Exercise: Search the lines of the records for the word "dropdown", and copy every line that has it.

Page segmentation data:
____

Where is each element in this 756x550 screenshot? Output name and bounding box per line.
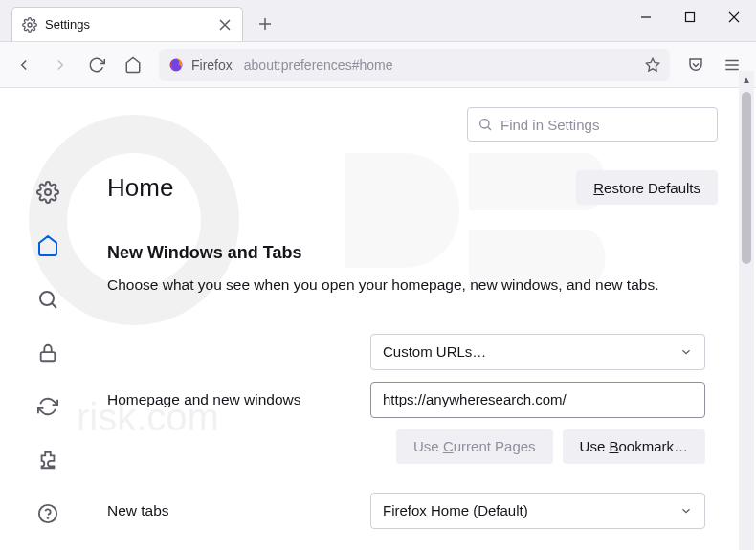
- window-close-button[interactable]: [712, 0, 756, 34]
- find-input[interactable]: [500, 117, 707, 133]
- url-brand: Firefox: [191, 57, 233, 73]
- homepage-label: Homepage and new windows: [107, 391, 370, 408]
- scroll-up-icon[interactable]: ▲: [739, 71, 754, 88]
- svg-point-2: [28, 23, 32, 27]
- new-tab-button[interactable]: [251, 10, 279, 38]
- sidebar-item-sync[interactable]: [34, 393, 61, 420]
- svg-rect-8: [41, 352, 56, 361]
- settings-sidebar: [0, 88, 96, 550]
- svg-point-6: [45, 189, 51, 195]
- scrollbar-thumb[interactable]: [742, 92, 751, 264]
- svg-point-7: [40, 292, 54, 305]
- toolbar: Firefox about:preferences#home: [0, 42, 756, 88]
- page-title: Home: [107, 173, 173, 203]
- newtabs-label: New tabs: [107, 502, 370, 519]
- vertical-scrollbar[interactable]: ▲: [739, 88, 754, 550]
- search-icon: [478, 117, 493, 132]
- tab-settings[interactable]: Settings: [11, 7, 243, 41]
- svg-rect-3: [686, 13, 695, 22]
- window-minimize-button[interactable]: [624, 0, 668, 34]
- settings-main: Home Restore Defaults New Windows and Ta…: [96, 88, 756, 550]
- firefox-logo-icon: [168, 57, 184, 73]
- reload-button[interactable]: [80, 49, 113, 81]
- sidebar-item-help[interactable]: [34, 500, 61, 527]
- sidebar-item-privacy[interactable]: [34, 340, 61, 366]
- find-in-settings[interactable]: [467, 107, 718, 142]
- gear-icon: [22, 17, 37, 33]
- close-tab-icon[interactable]: [217, 17, 233, 33]
- url-address: about:preferences#home: [244, 57, 393, 73]
- home-button[interactable]: [117, 49, 149, 81]
- svg-point-10: [48, 517, 49, 518]
- section-heading: New Windows and Tabs: [107, 243, 718, 263]
- use-bookmark-button[interactable]: Use Bookmark…: [563, 429, 705, 464]
- tab-title: Settings: [45, 17, 210, 32]
- use-current-pages-button[interactable]: Use Current Pages: [396, 429, 553, 464]
- forward-button[interactable]: [44, 49, 77, 81]
- restore-defaults-button[interactable]: Restore Defaults: [576, 170, 718, 205]
- window-maximize-button[interactable]: [668, 0, 712, 34]
- newtabs-dropdown[interactable]: Firefox Home (Default): [370, 493, 705, 529]
- homepage-url-input[interactable]: [370, 382, 705, 418]
- homepage-mode-dropdown[interactable]: Custom URLs…: [370, 334, 705, 370]
- url-bar[interactable]: Firefox about:preferences#home: [159, 49, 670, 81]
- sidebar-item-home[interactable]: [34, 232, 61, 259]
- svg-point-11: [480, 120, 489, 128]
- sidebar-item-search[interactable]: [34, 286, 61, 313]
- svg-marker-5: [646, 58, 658, 71]
- chevron-down-icon: [679, 345, 693, 359]
- bookmark-star-icon[interactable]: [645, 57, 660, 73]
- back-button[interactable]: [8, 49, 40, 81]
- pocket-button[interactable]: [679, 49, 712, 81]
- chevron-down-icon: [679, 504, 693, 517]
- section-description: Choose what you see when you open your h…: [107, 275, 718, 296]
- sidebar-item-general[interactable]: [34, 179, 61, 206]
- tab-strip: Settings: [0, 0, 756, 42]
- sidebar-item-extensions[interactable]: [34, 447, 61, 473]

____

Your solution:
- newtabs-dropdown[interactable]: Firefox Home (Default): [370, 493, 705, 529]
- homepage-mode-dropdown[interactable]: Custom URLs…: [370, 334, 705, 370]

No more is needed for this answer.